=== Section Start ===

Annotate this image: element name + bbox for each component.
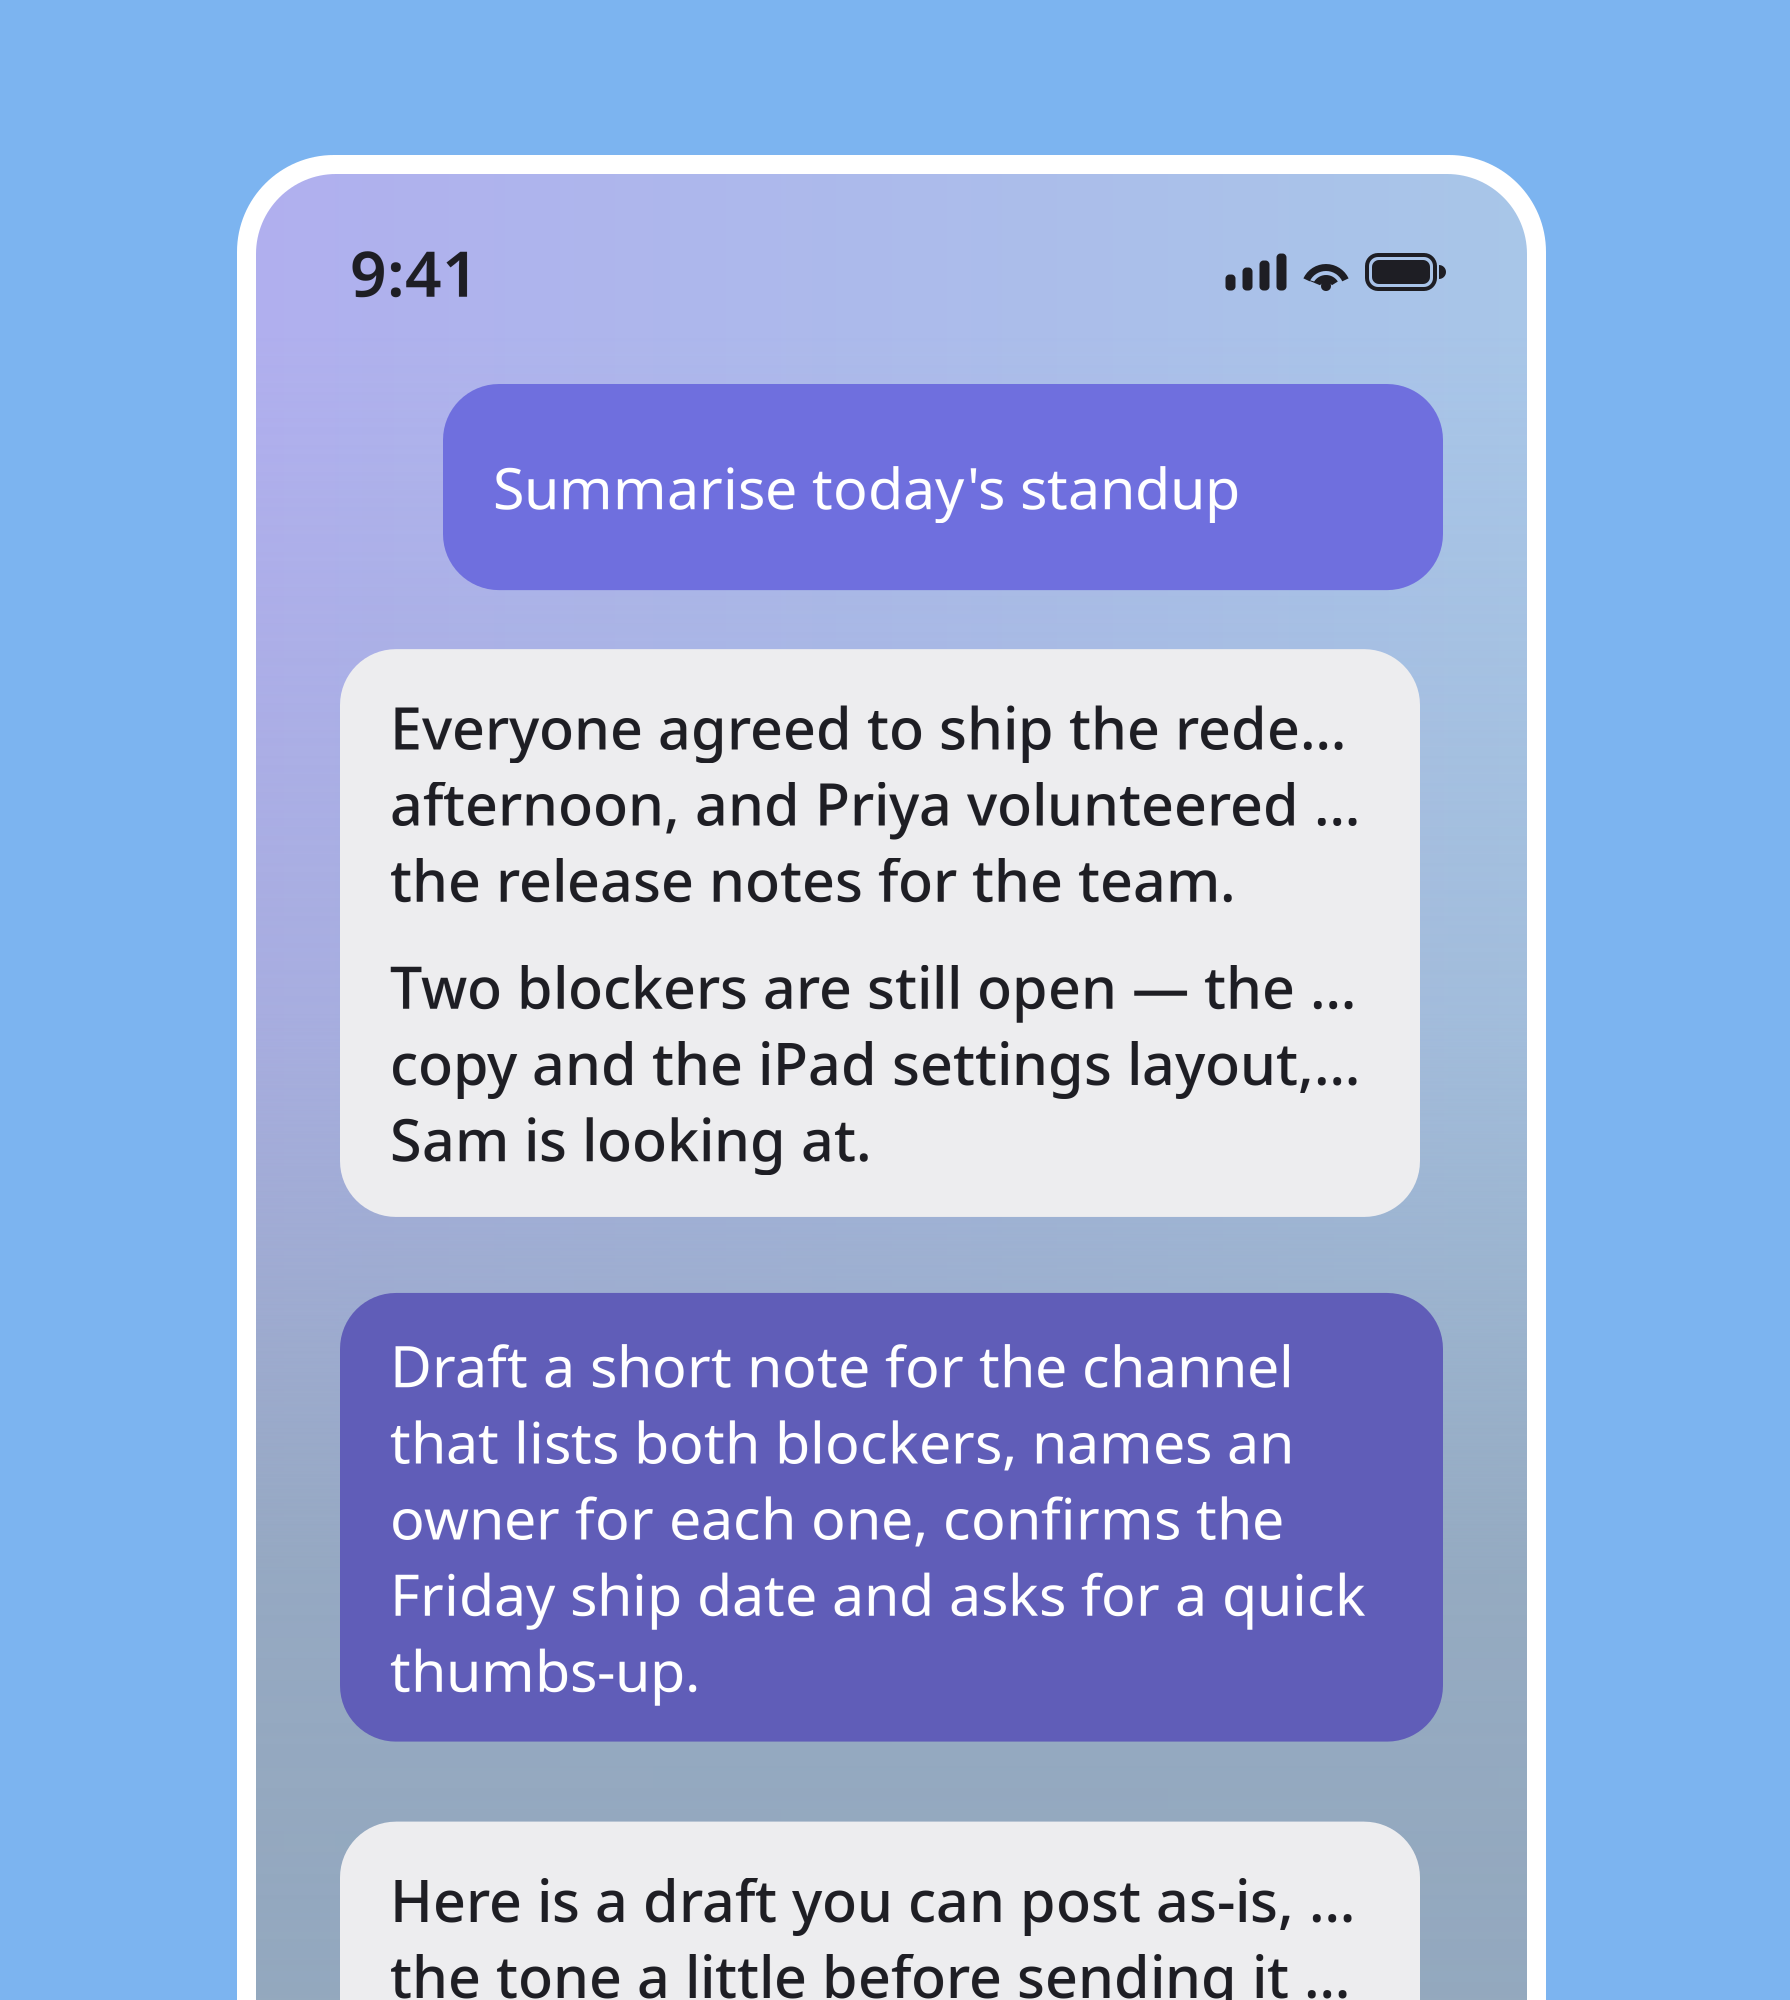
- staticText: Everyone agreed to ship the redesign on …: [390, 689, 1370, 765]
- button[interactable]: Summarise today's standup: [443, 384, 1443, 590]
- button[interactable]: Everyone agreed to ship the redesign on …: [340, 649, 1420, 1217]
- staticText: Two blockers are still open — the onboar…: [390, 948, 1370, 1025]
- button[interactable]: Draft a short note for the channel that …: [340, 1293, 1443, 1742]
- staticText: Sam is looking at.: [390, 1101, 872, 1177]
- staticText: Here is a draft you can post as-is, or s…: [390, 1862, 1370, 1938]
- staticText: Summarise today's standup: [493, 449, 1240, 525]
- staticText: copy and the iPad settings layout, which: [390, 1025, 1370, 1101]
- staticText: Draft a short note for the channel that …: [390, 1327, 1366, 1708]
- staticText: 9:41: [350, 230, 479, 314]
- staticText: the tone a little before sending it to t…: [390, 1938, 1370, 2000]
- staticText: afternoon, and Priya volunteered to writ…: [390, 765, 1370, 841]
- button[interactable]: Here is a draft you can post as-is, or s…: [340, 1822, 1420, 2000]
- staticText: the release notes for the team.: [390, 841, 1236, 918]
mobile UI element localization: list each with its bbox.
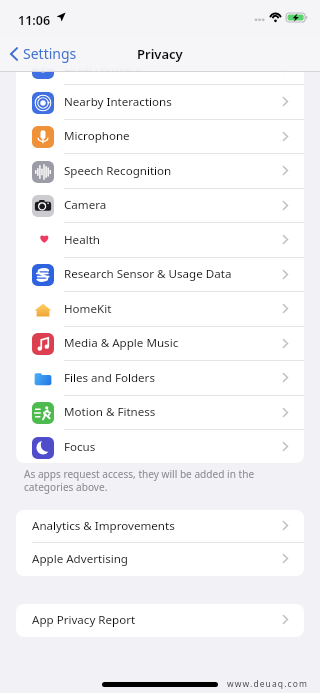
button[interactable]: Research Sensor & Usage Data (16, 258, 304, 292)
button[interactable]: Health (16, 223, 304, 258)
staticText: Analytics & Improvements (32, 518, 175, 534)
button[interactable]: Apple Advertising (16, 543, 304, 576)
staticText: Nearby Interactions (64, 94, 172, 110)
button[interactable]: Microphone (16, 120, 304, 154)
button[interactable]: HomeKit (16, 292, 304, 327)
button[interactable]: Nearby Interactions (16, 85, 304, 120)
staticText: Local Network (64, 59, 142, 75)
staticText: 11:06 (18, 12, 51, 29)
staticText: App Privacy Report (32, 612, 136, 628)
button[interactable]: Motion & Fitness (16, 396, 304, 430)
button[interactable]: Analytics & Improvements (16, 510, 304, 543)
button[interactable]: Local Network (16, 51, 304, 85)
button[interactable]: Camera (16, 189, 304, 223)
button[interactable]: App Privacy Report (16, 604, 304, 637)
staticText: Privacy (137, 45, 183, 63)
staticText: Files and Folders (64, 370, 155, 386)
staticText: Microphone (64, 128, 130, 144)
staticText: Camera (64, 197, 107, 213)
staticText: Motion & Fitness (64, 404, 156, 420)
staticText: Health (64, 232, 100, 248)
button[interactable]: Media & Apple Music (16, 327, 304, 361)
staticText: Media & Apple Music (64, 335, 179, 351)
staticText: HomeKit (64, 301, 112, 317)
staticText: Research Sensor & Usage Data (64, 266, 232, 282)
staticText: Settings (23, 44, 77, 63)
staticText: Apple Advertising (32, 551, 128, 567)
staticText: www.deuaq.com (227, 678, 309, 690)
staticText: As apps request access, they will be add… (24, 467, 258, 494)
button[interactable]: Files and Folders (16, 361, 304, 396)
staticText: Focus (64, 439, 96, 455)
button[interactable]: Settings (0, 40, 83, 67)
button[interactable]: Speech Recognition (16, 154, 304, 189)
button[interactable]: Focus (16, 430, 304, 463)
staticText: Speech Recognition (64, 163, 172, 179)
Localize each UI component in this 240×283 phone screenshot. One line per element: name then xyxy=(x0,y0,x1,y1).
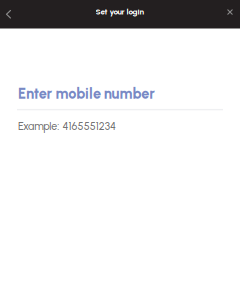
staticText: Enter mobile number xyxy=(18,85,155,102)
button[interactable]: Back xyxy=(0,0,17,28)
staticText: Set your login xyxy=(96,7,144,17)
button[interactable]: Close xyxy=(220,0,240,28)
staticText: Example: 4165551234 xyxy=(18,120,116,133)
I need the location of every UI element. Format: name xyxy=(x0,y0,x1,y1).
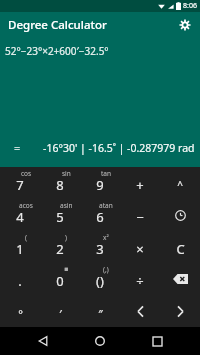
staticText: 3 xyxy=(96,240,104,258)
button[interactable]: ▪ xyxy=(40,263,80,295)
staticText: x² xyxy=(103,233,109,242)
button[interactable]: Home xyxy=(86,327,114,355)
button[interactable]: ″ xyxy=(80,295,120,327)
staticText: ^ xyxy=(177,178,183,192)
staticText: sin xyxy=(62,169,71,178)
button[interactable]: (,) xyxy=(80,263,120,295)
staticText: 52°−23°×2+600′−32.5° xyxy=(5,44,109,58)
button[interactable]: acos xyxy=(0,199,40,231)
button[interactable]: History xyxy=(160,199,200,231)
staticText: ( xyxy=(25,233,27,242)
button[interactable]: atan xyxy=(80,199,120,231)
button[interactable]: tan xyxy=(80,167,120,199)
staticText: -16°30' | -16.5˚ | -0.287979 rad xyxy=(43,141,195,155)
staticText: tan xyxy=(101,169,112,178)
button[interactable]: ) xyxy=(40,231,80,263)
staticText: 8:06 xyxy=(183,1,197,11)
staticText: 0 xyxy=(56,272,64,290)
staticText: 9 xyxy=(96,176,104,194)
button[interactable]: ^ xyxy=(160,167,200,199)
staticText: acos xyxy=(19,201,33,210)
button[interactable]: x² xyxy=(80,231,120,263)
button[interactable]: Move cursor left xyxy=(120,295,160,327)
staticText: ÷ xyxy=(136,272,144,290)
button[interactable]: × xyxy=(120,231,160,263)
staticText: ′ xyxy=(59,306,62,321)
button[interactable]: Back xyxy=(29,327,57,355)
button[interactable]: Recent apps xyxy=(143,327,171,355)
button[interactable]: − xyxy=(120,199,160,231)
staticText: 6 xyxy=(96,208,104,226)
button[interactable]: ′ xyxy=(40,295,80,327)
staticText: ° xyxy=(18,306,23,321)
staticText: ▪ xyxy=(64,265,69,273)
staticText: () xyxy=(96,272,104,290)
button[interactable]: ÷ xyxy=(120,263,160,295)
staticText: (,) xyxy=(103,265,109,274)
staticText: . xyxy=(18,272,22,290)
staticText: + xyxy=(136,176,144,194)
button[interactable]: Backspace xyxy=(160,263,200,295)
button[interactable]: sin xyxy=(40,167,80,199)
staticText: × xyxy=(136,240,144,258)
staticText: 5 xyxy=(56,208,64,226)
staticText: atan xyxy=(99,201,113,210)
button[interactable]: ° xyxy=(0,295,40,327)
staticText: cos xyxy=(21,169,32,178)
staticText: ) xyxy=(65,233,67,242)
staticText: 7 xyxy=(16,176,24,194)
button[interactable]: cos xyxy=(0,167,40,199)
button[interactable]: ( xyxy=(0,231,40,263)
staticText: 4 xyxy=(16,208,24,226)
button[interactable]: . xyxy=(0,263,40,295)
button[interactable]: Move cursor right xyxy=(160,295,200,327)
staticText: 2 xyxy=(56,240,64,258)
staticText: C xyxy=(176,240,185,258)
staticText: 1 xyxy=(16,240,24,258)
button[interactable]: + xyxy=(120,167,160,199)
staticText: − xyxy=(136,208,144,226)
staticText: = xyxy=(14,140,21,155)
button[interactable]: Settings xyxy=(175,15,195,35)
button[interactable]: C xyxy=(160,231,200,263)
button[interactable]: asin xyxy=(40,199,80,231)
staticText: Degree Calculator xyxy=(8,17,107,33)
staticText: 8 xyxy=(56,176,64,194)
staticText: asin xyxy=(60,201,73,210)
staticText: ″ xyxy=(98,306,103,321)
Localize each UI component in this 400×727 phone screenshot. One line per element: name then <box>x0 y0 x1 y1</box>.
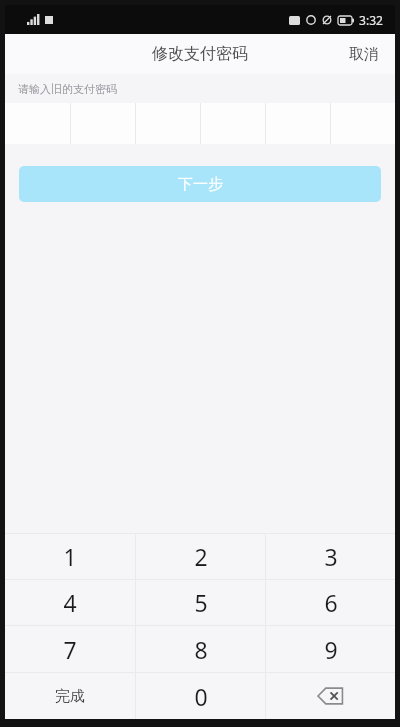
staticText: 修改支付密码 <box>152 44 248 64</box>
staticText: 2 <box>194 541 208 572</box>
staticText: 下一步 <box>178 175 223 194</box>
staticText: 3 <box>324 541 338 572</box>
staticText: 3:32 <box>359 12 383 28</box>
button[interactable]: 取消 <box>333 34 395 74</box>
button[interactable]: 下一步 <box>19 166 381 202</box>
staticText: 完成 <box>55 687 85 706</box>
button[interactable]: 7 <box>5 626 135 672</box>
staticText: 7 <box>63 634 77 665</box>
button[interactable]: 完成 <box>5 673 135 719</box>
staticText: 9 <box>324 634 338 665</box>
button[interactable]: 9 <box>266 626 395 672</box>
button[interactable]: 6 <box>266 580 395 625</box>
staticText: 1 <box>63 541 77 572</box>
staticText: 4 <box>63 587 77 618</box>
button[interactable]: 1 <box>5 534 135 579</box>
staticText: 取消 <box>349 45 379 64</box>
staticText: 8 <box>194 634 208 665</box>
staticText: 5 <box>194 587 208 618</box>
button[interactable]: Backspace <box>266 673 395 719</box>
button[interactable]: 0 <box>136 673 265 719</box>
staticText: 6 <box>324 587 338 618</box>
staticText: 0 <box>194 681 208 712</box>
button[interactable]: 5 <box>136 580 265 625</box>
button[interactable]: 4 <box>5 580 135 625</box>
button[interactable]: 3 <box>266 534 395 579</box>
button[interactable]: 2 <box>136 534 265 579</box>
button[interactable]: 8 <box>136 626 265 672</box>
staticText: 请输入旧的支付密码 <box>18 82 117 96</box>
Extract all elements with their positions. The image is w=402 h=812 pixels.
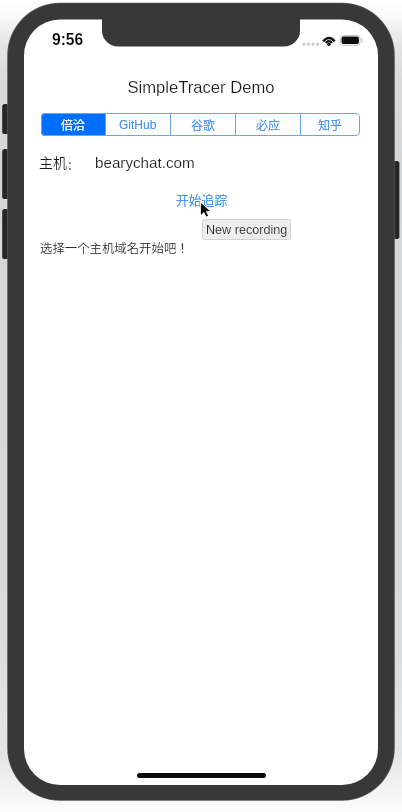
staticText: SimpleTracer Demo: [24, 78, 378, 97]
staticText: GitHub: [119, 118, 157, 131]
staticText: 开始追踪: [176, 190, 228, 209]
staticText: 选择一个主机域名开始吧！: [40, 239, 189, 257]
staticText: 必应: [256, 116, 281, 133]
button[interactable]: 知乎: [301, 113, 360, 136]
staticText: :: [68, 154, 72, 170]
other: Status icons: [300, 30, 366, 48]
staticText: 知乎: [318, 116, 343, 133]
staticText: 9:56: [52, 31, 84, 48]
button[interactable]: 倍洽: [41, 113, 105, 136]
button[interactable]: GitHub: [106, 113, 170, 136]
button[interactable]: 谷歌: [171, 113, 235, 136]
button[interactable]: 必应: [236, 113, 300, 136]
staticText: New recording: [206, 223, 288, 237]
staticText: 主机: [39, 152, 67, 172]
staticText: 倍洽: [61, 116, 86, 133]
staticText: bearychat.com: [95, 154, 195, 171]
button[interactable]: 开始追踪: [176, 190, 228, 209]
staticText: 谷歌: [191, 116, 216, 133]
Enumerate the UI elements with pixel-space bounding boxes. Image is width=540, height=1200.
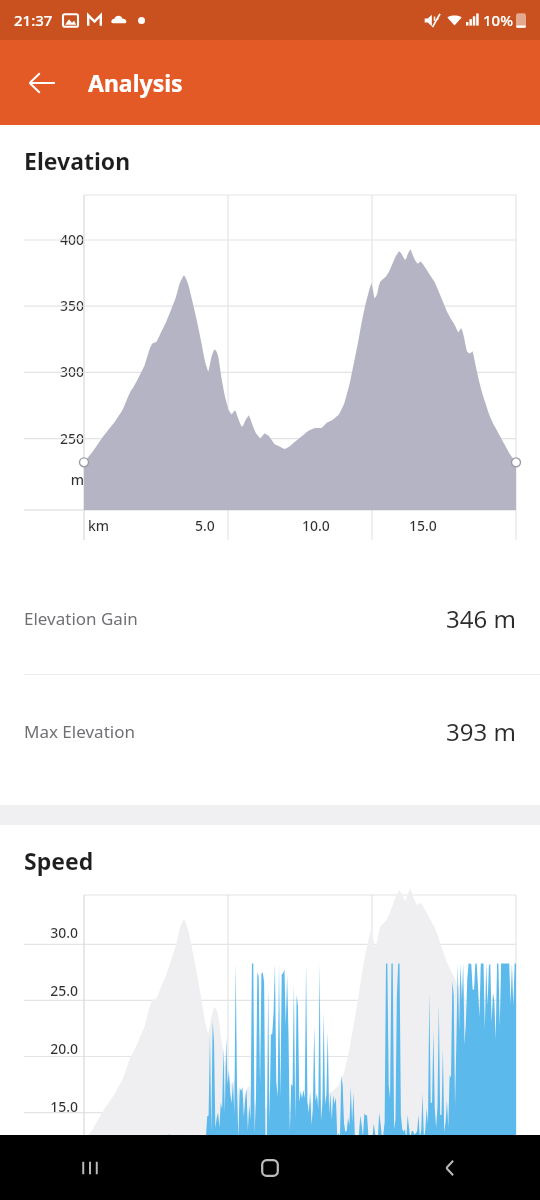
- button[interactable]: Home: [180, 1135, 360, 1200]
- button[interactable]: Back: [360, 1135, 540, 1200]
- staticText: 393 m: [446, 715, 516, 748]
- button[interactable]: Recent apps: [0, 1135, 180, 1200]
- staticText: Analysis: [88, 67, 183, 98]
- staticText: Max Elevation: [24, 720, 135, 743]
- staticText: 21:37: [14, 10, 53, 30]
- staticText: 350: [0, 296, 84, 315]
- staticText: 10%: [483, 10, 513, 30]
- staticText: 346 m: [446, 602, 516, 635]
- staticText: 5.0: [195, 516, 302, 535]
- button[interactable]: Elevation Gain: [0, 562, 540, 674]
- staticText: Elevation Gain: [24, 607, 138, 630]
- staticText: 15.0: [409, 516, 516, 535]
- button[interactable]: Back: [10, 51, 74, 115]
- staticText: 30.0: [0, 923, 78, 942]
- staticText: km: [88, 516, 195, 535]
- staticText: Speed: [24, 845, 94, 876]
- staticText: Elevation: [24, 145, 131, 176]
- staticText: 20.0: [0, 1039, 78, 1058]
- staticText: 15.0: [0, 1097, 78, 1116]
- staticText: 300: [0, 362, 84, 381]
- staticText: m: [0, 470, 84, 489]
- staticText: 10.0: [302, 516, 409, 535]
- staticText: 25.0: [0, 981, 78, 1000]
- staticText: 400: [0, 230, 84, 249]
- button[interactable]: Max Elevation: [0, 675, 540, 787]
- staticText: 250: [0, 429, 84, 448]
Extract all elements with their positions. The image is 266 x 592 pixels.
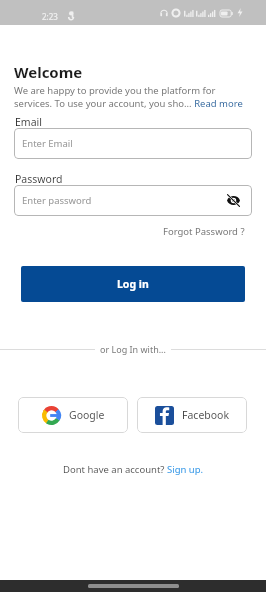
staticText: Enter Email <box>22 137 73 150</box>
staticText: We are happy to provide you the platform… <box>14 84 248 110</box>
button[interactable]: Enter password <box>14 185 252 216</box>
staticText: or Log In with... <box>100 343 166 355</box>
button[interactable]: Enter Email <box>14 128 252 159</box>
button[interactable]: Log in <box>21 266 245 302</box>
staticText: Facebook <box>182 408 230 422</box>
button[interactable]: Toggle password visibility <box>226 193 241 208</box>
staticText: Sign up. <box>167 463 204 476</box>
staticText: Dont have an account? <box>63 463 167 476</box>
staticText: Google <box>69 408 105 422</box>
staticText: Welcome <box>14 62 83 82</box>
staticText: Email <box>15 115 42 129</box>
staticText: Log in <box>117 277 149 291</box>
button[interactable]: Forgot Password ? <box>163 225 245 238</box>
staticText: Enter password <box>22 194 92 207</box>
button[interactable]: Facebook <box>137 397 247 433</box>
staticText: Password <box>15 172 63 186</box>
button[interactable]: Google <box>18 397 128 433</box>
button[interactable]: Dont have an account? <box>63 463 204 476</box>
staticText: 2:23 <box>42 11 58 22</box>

=== Section End ===

GOAL OF THE EXERCISE —
Lines holding the word "acos" should be counted across the entries; state only how many there are.

REPLY —
2